* What to work on *
In the records below, find every line with the word "метро" and copy it.

* Collected data *
*** Begin section ***

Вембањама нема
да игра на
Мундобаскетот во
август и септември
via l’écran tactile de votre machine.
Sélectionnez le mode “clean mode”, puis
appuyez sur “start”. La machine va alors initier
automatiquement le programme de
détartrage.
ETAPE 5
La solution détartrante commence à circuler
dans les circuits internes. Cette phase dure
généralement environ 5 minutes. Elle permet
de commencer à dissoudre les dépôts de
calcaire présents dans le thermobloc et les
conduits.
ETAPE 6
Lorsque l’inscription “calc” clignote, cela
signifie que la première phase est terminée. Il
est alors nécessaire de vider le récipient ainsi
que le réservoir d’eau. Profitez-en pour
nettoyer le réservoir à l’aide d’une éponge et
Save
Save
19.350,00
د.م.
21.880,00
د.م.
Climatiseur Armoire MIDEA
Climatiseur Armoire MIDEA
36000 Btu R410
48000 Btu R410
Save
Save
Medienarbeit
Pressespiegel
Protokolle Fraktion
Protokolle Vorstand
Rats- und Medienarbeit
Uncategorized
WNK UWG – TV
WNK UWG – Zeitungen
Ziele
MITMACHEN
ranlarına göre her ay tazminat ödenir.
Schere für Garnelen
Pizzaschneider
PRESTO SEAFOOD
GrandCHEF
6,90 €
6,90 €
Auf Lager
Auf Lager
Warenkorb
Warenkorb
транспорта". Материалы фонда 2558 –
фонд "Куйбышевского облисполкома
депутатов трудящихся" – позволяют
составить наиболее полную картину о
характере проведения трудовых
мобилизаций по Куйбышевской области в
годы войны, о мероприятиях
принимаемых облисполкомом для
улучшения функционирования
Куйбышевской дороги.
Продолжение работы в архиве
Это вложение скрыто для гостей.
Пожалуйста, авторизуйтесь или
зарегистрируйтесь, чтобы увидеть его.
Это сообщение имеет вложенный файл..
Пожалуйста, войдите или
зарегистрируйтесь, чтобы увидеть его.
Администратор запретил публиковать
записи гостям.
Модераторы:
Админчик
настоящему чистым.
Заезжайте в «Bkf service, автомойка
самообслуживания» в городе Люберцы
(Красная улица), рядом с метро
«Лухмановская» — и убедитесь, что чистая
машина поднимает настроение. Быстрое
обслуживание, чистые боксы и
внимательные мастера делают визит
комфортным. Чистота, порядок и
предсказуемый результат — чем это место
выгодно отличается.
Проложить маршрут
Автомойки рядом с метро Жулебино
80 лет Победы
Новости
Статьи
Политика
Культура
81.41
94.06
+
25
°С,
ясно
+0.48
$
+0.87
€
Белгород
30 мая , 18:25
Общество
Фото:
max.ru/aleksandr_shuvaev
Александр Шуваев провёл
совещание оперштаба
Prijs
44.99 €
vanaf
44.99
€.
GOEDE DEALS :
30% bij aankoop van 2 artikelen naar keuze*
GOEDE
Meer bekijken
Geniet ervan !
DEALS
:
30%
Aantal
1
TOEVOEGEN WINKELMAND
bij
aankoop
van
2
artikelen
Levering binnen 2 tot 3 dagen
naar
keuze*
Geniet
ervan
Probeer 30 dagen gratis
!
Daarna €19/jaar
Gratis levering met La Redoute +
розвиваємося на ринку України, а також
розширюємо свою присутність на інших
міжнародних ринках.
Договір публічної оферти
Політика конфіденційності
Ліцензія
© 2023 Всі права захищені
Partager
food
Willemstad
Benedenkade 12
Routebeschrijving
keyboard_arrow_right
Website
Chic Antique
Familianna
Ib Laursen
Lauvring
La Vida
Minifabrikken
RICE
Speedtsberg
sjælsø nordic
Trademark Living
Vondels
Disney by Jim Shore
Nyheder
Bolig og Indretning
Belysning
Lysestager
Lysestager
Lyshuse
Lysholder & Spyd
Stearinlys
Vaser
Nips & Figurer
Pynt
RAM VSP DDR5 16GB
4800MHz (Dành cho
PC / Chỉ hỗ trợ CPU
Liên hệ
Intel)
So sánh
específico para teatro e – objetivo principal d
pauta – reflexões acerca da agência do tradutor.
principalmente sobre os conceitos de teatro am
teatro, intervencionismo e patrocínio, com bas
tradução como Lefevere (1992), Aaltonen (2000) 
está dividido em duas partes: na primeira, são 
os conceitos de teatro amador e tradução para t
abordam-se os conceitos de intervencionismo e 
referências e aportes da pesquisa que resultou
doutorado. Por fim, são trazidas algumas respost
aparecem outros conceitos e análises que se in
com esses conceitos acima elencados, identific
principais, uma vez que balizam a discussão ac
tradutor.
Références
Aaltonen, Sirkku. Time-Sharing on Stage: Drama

*** End section ***

* Solution for this task *
(Красная улица), рядом с метро
Автомойки рядом с метро Жулебино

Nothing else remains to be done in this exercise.